But Rhodes preferred to maintain his waiting attitude, whilst trying at the same time to accumulate as many proofs as possible that people wanted him to assert himself at last. It was the fact that these proofs were denied to him at the very minute when he imagined he held them already in his hands which led to his suddenly turning once more against the persons he had been almost on the point of propitiating. It led him to begin the movement for the suspension of the Constitution in Cape Colony, out of which he expected so much and which he intended to use as his principal weapon against the enemies whom he suspected.

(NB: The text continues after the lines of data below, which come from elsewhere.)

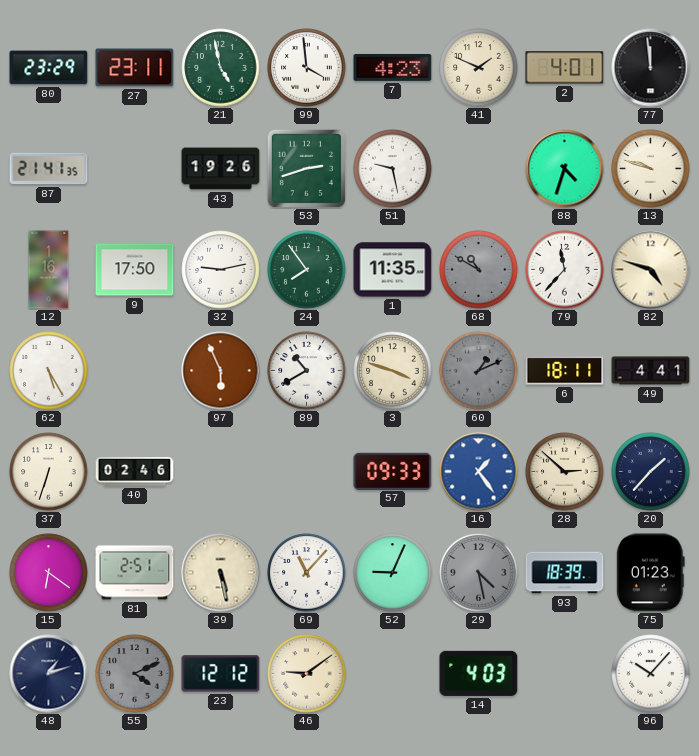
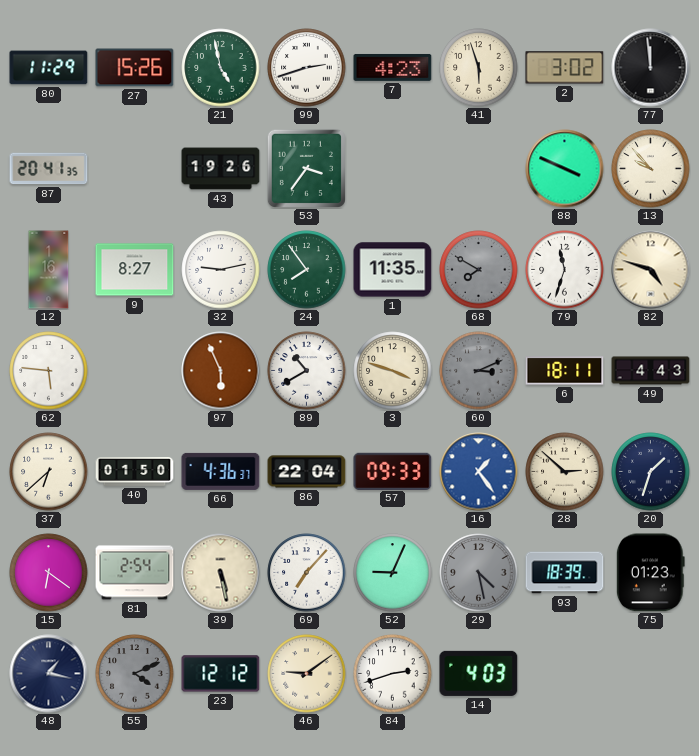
80: 23:29 -> 11:29
27: 23:11 -> 15:26
99: 3:59 -> 2:42
41: 1:49 -> 5:57
2: 4:01 -> 3:02
87: 21:41 -> 20:41
53: 2:42 -> 3:36
51: 9:28 -> none
88: 4:33 -> 3:49
13: 9:48 -> 9:53
9: 17:50 -> 8:27
68: 10:50 -> 7:50
79: 11:37 -> 11:33
62: 5:25 -> 5:46
60: 1:11 -> 3:11
49: 4:41 -> 4:43
37: 6:33 -> 6:38
40: 02:46 -> 01:50
66: none -> 4:36
86: none -> 22:04
20: 1:37 -> 1:33
81: 2:51 -> 2:54
69: 11:07 -> 7:07
48: 1:12 -> 1:17
84: none -> 2:42
96: 10:07 -> none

That was the last great political venture in his life; it failed, but merciful Providence allowed him not to see the utter collapse of his latest house of cards.
UNDER MARTIAL LAW
It may be useful, or at any rate of interest, before I lay my pen aside, to refer to several things which, at the time they occurred, caused torrents of ink to flow both in England and in South Africa.
The most important, perhaps, was the application of martial law in Cape Colony. I must repeat that I hold no brief for England. My affection and admiration for her does not go to the extent of remaining absolutely blind to faults she has made in the past, and perhaps is making in the present. I will not deny that martial law, which, unfortunately, is a necessity in wartime, was sometimes applied with severity in South Africa. But the odium rests principally on the loyalists; their spiteful information in many cases induced British officers to treat as rebels people who had never even dreamt of rebellion.
It must not be forgotten that those to whom was entrusted the application of martial law had perforce to rely on local residents, whom they could not possibly suspect of using these officers to satisfy private animosities of further private interests. These British officers had never been used to see suspicion reign as master, or to watch a perfectly conscious twisting of the truth in order to condemn, or even destroy, innocent people. A young and probably inexperienced officer sent into a small place like Aliwal North or Uitenhage, for instance, found himself obliged to rely for information as to the loyalty of the inhabitants on some adventurer who, through capitalist influence, had obtained an executive post of some kind. How can one wonder, therefore, that many regrettable incidents occurred and were immediately made capital of by the Bond party further to embitter the feelings of the Dutch Colonists?